What was his sin? Rule 126.96.36.199.10.e states that parts such as rain deflectors and hand guards are regarded as add ons, which can only be used when at least one rain tire is fitted. That was not the case, and so Espargaro was in clear breach of the technical rules. It is not something Espargaro has anything to do with, of course, in the end, it is down to his team. Aprilia are not the first squad to get caught out by skipping over some of the less common parts of the rulebook. But such mistakes really shouldn't happen, especially in a factory team.
Did we learn anything about who is likely to be strong come Sunday? Not really. A dry Saturday should help clear up a few question marks, but we are most likely headed into the race on Sunday with more than one unknown.
Speaking of mistakes, Pecco Bagnaia had had time to dwell on his error at the Sachsenring. He had immediately acknowledged it was his error, but had failed to understand what he did wrong, he told us.
Bagnaia had used the time between the Sachsenring and Assen to reflect, and try to figure out what he had done wrong. And he thought he may have found a clue. That was in the level of intensity with which he was focusing on the race.
"The three times I crashed this year, the first time in Qatar I was pushing. I was pushing because I was behind, I was trying to recover and I crashed," Bagnaia said. That was straightforward, entirely comprehensible. There had been a good explanation for the crash.

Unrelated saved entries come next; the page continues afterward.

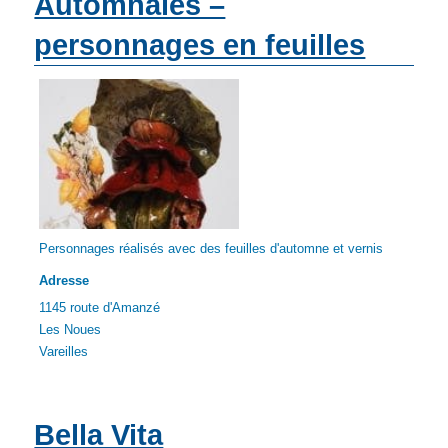
Automnales –
personnages en feuilles
Personnages réalisés avec des feuilles d'automne et vernis
Adresse
1145 route d'Amanzé
Les Noues
Vareilles
Bella Vita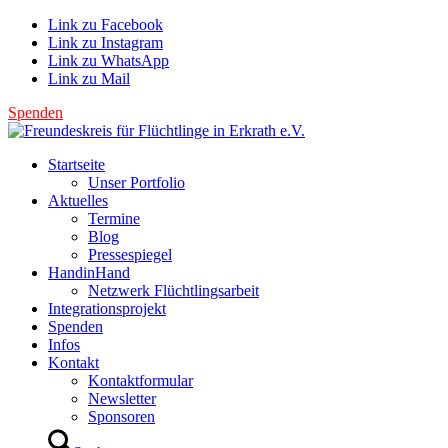
Link zu Facebook
Link zu Instagram
Link zu WhatsApp
Link zu Mail
Spenden
Startseite
Unser Portfolio
Aktuelles
Termine
Blog
Pressespiegel
HandinHand
Netzwerk Flüchtlingsarbeit
Integrationsprojekt
Spenden
Infos
Kontakt
Kontaktformular
Newsletter
Sponsoren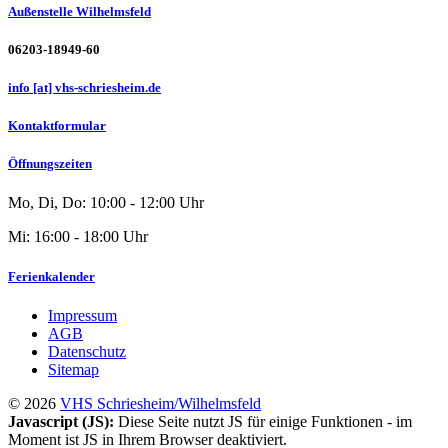
Außenstelle Wilhelmsfeld
06203-18949-60
info [at] vhs-schriesheim.de
Kontaktformular
Öffnungszeiten
Mo, Di, Do: 10:00 - 12:00 Uhr
Mi: 16:00 - 18:00 Uhr
Ferienkalender
Impressum
AGB
Datenschutz
Sitemap
© 2026
VHS Schriesheim/Wilhelmsfeld
Javascript (JS):
Diese Seite nutzt JS für einige Funktionen - im
Moment ist JS in Ihrem Browser deaktiviert.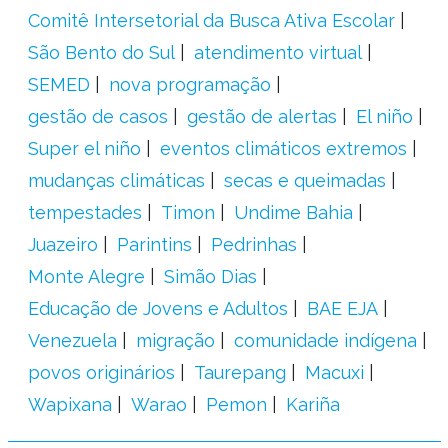
Comitê Intersetorial da Busca Ativa Escolar
São Bento do Sul
atendimento virtual
SEMED
nova programação
gestão de casos
gestão de alertas
El niño
Super el niño
eventos climáticos extremos
mudanças climáticas
secas e queimadas
tempestades
Timon
Undime Bahia
Juazeiro
Parintins
Pedrinhas
Monte Alegre
Simão Dias
Educação de Jovens e Adultos
BAE EJA
Venezuela
migração
comunidade indígena
povos originários
Taurepang
Macuxi
Wapixana
Warao
Pemon
Kariña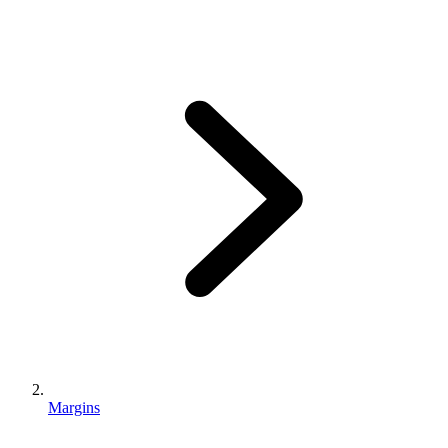
Margins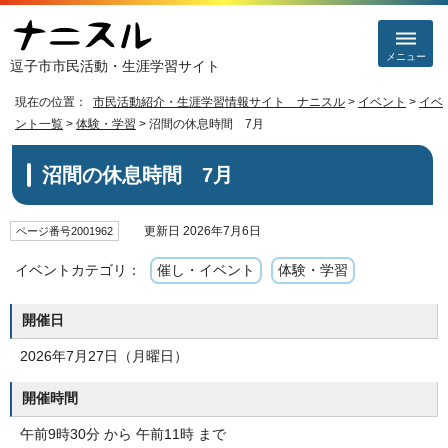
メニュー
逗子市市民活動・生涯学習サイト
現在の位置：
市民活動紹介・生涯学習情報サイト ナニスル
>
イベント
>
イベ
ント一覧
>
体験・学習
> 沼間の休息時間 7月
沼間の休息時間 7月
更新日 2026年7月6日
ページ番号2001962
イベントカテゴリ：
催し・イベント
体験・学習
開催日
2026年7月27日（月曜日）
開催時間
午前9時30分 から 午前11時 まで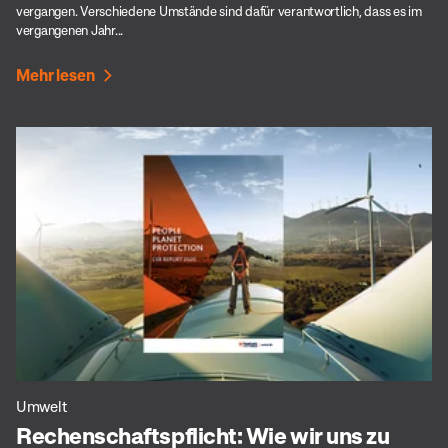
vergangen. Verschiedene Umstände sind dafür verantwortlich, dass es im
vergangenen Jahr...
Mehr lesen
Umwelt
Rechenschaftspflicht: Wie wir uns zu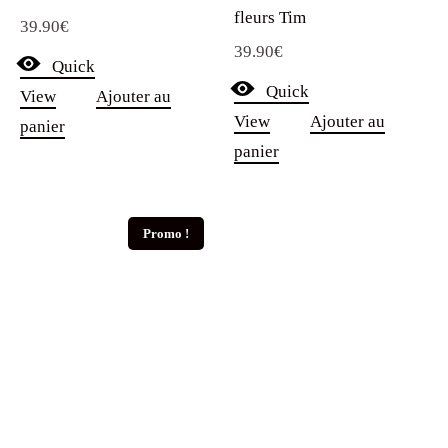
fleurs Tim
39.90
€
39.90
€
Quick
Quick
View
Ajouter au
View
Ajouter au
panier
panier
Promo !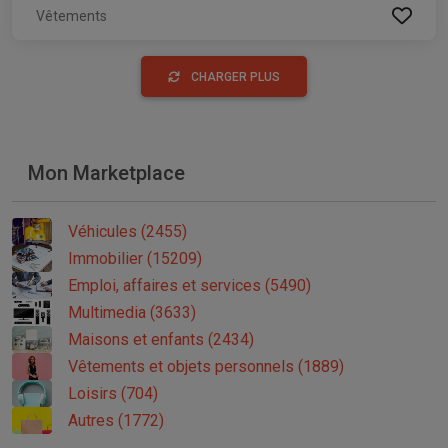
Vêtements
CHARGER PLUS
Mon Marketplace
Véhicules (2455)
Immobilier (15209)
Emploi, affaires et services (5490)
Multimedia (3633)
Maisons et enfants (2434)
Vêtements et objets personnels (1889)
Loisirs (704)
Autres (1772)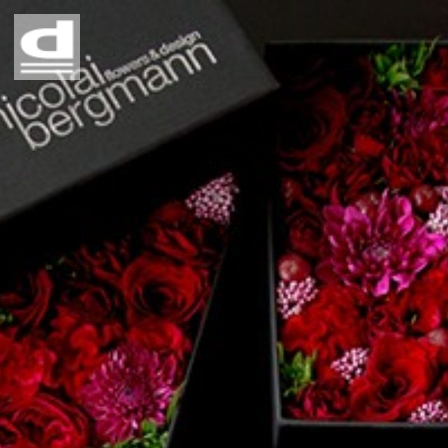
Home
Story
Profile
Contact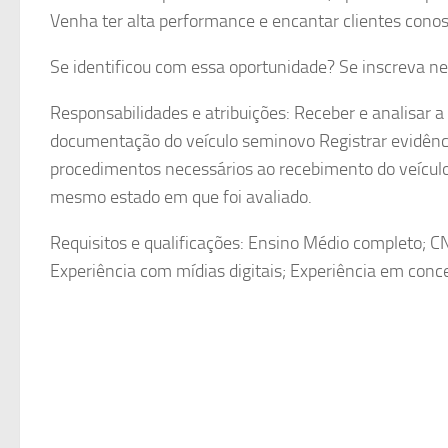
Venha ter alta performance e encantar clientes conos
Se identificou com essa oportunidade? Se inscreva nes
Responsabilidades e atribuições: Receber e analisar a
documentação do veículo seminovo Registrar evidências
procedimentos necessários ao recebimento do veícul
mesmo estado em que foi avaliado.
Requisitos e qualificações: Ensino Médio completo; C
Experiência com mídias digitais; Experiência em conce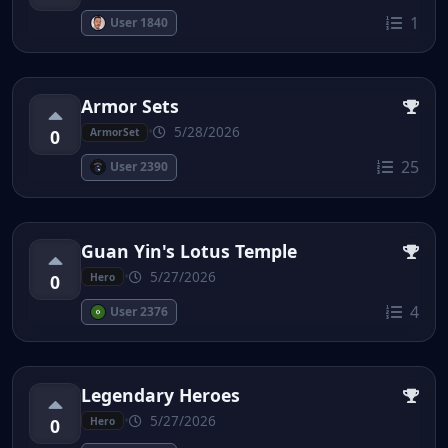
1
User 1840
Armor Sets
•
5/28/2026
0
ArmorSet
25
User 2390
Guan Yin's Lotus Temple
•
5/27/2026
0
Hero
4
User 2376
Legendary Heroes
•
5/27/2026
0
Hero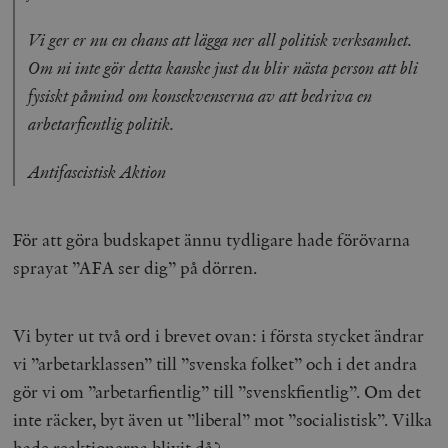
Vi ger er nu en chans att lägga ner all politisk verksamhet.
Om ni inte gör detta kanske just du blir nästa person att bli
fysiskt påmind om konsekvenserna av att bedriva en
arbetarfientlig politik.
Antifascistisk Aktion
För att göra budskapet ännu tydligare hade förövarna
sprayat ”AFA ser dig” på dörren.
Vi byter ut två ord i brevet ovan: i första stycket ändrar
vi ”arbetarklassen” till ”svenska folket” och i det andra
gör vi om ”arbetarfientlig” till ”svenskfientlig”. Om det
inte räcker, byt även ut ”liberal” mot ”socialistisk”. Vilka
hade reaktionerna blivit då?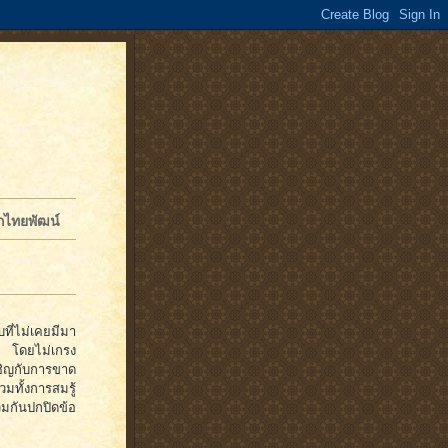
จักไทยพัฒน์
ี่ไม่เคยมีมา
บ โดยไม่เกรง
ิญกับการขาด
ั้งการสมรู้
ร่วมกันปกปิดข้อ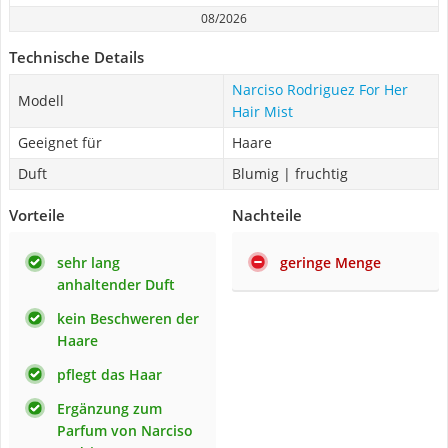
08/2026
Technische Details
Narciso Rodriguez For Her
Modell
Hair Mist
Geeignet für
Haare
Duft
Blumig | fruchtig
Vorteile
Nachteile
sehr lang
geringe Menge
anhaltender Duft
kein Beschweren der
Haare
pflegt das Haar
Ergänzung zum
Parfum von Narciso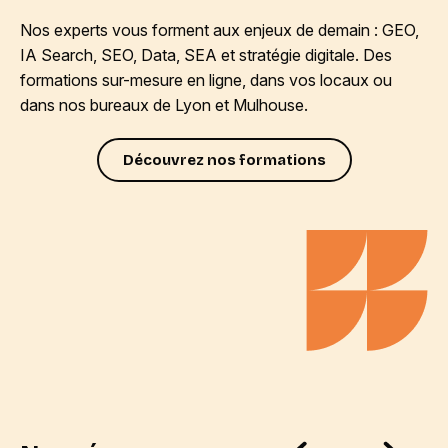
Nos experts vous forment aux enjeux de demain : GEO,
IA Search, SEO, Data, SEA et stratégie digitale. Des
formations sur-mesure en ligne, dans vos locaux ou
dans nos bureaux de Lyon et Mulhouse.
Découvrez nos formations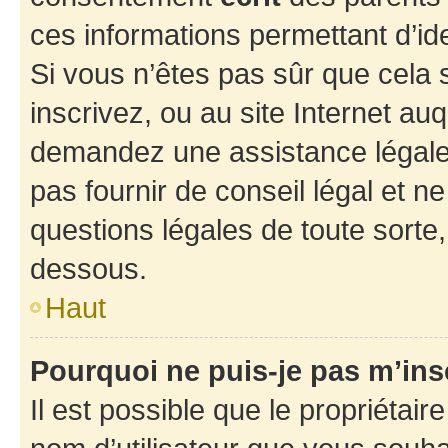
ces informations permettant d’id
Si vous n’êtes pas sûr que cela 
inscrivez, ou au site Internet au
demandez une assistance légale.
pas fournir de conseil légal et n
questions légales de toute sorte,
dessous.
Haut
Pourquoi ne puis-je pas m’ins
Il est possible que le propriétaire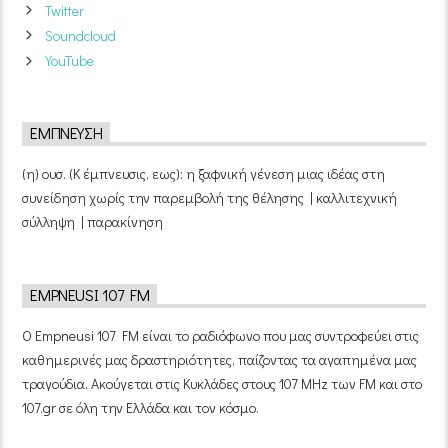
Twitter
Soundcloud
YouTube
ΈΜΠΝΕΥΣΗ
(η) ουσ. (Κ έμπνευσις, εως): η ξαφνική γένεση μιας ιδέας στη
συνείδηση χωρίς την παρεμβολή της θέλησης | καλλιτεχνική
σύλληψη | παρακίνηση
EMPNEUSI 107 FM
Ο Empneusi 107 FM είναι το ραδιόφωνο που μας συντροφεύει στις
καθημερινές μας δραστηριότητες, παίζοντας τα αγαπημένα μας
τραγούδια. Ακούγεται στις Κυκλάδες στους 107 MHz των FM και στο
107.gr σε όλη την Ελλάδα και τον κόσμο.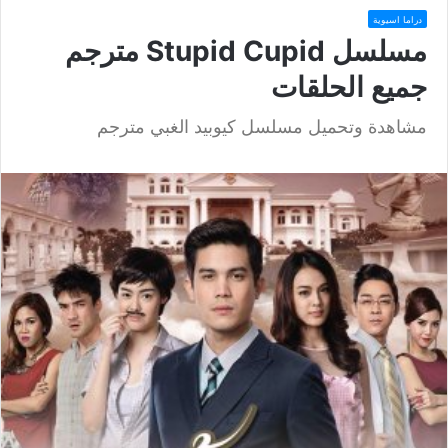
دراما اسيوية
مسلسل Stupid Cupid مترجم
جميع الحلقات
مشاهدة وتحميل مسلسل كيوبيد الغبي مترجم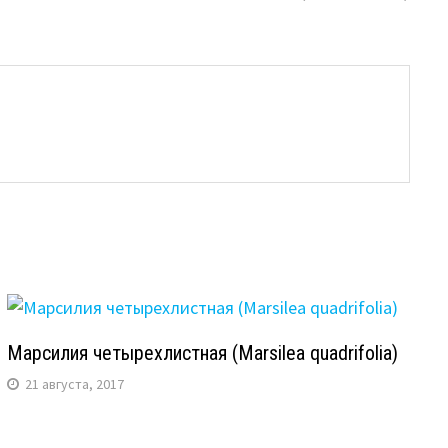
Марсилия четырехлистная (Marsilea quadrifolia)
21 августа, 2017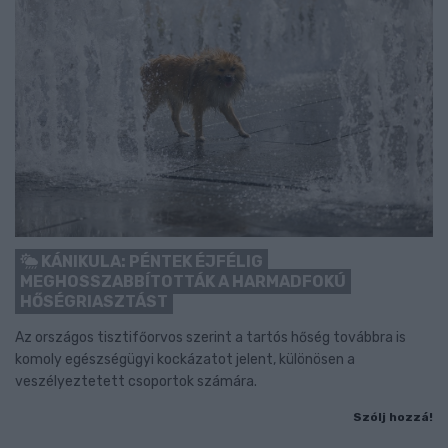
KÁNIKULA: PÉNTEK ÉJFÉLIG
MEGHOSSZABBÍTOTTÁK A HARMADFOKÚ
HŐSÉGRIASZTÁST
Az országos tisztifőorvos szerint a tartós hőség továbbra is
komoly egészségügyi kockázatot jelent, különösen a
veszélyeztetett csoportok számára.
Szólj hozzá!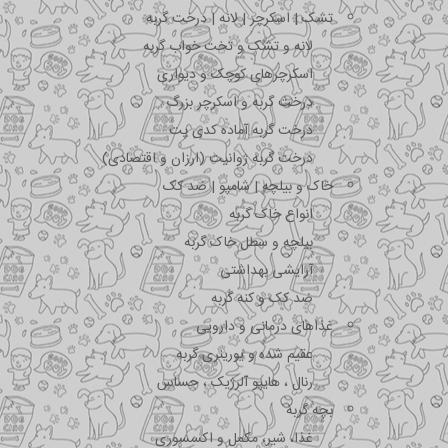
تشک | اسکرچر | لانه | درخت گربه
لانه و تشک و تخت خواب گربه
اسکرچرهای کوچک و دیواری
درخت گربه و اسکرچر بزرگ
درخت گربه آماده کدی پت
درخت گربه ژوانیت (ارزان و اقتصادی)
خاک و بیلچه | شامپو | ضد کک
انواع خاک گربه
بیلچه و سطل خاک گربه
آرایشی بهداشتی
ضد کک و کنه گربه
غذاهای درمانی و دارویی
عقیم شده و یورینری گربه
رنال ، هایپو آلرژیک ، حساس
بچه گربه
غذا، شیر، مکمل و اکسسوری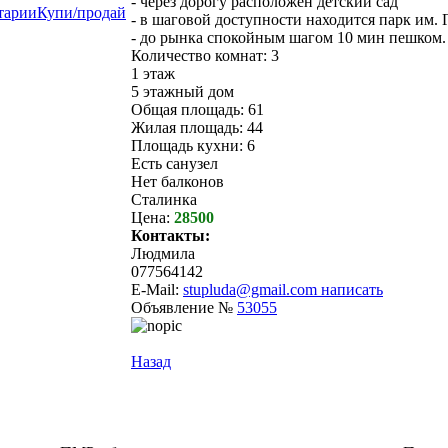
- через дорогу расположен детский сад
тарии
Купи/продай
- в шаговой доступности находится парк им. 
- до рынка спокойным шагом 10 мин пешком.
Количество комнат: 3
1 этаж
5 этажный дом
Общая площадь: 61
Жилая площадь: 44
Площадь кухни: 6
Есть санузел
Нет балконов
Сталинка
Цена:
28500
Контакты:
Людмила
077564142
E-Mail:
stupluda@gmail.com
написать
Объявление №
53055
Назад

"In the other two times, in the same moment I say ‘I will be more calm, breathe and then come back’, I crashed," Bagnaia reflected. Maybe easing off a fraction was the wrong decision, the Italian said. "So for sure say something that, maybe with our bike, I don't know the other bikes, but my feeling is that when you are not pushing on the tires maybe it's more easy to crash. Something strange to think, but it's the only thing that comes to me when I'm thinking why I crashed."
It was not quite a lapse in concentration, but perhaps a slight easing off. Pushing hard from the beginning was easy, it requires 100% focus right from the beginning. "It's easier, also for the concentration," Bagnaia told us. "I want to say that I never lose my concentration during the race, but maybe thinking to be more calm and to breathe is not a thing that helped me."
Throughout his past, the races where he had eased up, he had not won. "If we look at the races when I started first and I pushed, I didn't have this type of problem. Just controlling the gap from the rear and it's not a problem. So I have to concentrate on being more focused in a situation where I'm not first, when I'm not a gap of 6-7 tenths and working on that moment."
He may well get a chance to put his theory to the test sooner than than later. If a weekend without setup favors those with a good base setup, things are looking bright for Pecco Bagnaia. But they are also looking good for Fabio Quartararo, for Aleix Espargaro, and more. Saturday should shed more light on just where everyone stands.